Pius XII distinctly implied, nevertheless, that not only was the bestowal of the instruments considered necessary for validity previously, but that it was in fact necessary: “by Our Apostolic Authority We do … decide that the bestowal of the instruments at least for the future (‘saltem in posterum’) is not necessary for the validity…,” noting that “this Our Constitution does not have retroactive force.” He also granted the possibility that the Church might even in the future revert to maintaining that the bestowal of the instruments is necessary for validity: “But if, according to the will and prescription of the Church, the same should some day be held necessary for validity also, all would know the Church is able even to change and to abrogate what She has established.”

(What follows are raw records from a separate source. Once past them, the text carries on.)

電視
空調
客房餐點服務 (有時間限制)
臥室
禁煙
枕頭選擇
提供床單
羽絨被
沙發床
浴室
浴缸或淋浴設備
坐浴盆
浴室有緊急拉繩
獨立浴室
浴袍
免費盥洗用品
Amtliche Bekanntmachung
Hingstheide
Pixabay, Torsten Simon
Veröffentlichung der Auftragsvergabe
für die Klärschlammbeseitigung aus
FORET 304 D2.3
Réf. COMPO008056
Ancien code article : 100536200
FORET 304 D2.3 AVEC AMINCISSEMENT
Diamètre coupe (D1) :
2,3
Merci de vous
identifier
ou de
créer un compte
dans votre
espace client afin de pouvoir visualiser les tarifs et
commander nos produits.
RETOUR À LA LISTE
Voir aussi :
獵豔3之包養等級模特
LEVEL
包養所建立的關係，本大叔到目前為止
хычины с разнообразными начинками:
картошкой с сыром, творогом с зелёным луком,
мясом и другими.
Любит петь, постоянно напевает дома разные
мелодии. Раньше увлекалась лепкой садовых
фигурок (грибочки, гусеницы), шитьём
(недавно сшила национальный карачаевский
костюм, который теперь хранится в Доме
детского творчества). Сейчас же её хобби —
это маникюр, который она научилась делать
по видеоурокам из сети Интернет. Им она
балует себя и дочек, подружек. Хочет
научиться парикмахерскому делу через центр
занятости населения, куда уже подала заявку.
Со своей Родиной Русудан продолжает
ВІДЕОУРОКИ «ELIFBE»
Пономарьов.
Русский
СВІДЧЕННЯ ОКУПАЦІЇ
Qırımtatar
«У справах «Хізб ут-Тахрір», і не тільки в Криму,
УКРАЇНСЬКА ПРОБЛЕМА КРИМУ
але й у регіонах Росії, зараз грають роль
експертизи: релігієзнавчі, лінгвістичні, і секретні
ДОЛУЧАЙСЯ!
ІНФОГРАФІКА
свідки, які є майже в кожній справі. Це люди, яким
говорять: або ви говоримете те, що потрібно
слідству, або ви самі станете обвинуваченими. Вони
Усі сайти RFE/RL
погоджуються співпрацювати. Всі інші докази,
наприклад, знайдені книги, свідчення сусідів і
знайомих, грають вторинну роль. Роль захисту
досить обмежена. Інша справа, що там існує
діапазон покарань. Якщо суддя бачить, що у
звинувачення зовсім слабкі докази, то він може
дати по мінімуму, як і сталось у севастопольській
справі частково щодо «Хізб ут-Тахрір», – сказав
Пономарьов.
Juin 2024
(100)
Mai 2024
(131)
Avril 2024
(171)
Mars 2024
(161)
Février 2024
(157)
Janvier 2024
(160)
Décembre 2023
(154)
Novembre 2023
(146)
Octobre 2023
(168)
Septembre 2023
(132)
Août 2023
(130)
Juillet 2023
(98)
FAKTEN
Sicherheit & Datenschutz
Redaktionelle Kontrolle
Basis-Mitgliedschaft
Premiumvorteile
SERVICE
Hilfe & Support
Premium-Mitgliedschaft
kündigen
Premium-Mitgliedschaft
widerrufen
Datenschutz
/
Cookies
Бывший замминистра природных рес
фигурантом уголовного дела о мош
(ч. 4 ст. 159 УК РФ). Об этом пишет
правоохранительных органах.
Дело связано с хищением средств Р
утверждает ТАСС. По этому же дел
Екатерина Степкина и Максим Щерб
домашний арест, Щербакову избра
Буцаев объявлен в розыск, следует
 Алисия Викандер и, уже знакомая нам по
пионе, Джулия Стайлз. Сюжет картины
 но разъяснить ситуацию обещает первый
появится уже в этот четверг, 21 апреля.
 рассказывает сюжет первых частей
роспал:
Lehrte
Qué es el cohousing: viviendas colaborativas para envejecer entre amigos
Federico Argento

Note that the Sovereign Pontiff Pius XII had both the power and the right to determine further the matter of Holy Orders, since that Sacrament was instituted by Christ “in genere.” On the contrary, no agency on earth, neither pope nor council nor all the bishops of the world collectively, can alter the substance – i.e., the matter and the form – of the Holy Eucharist, which Christ instituted “in specie.”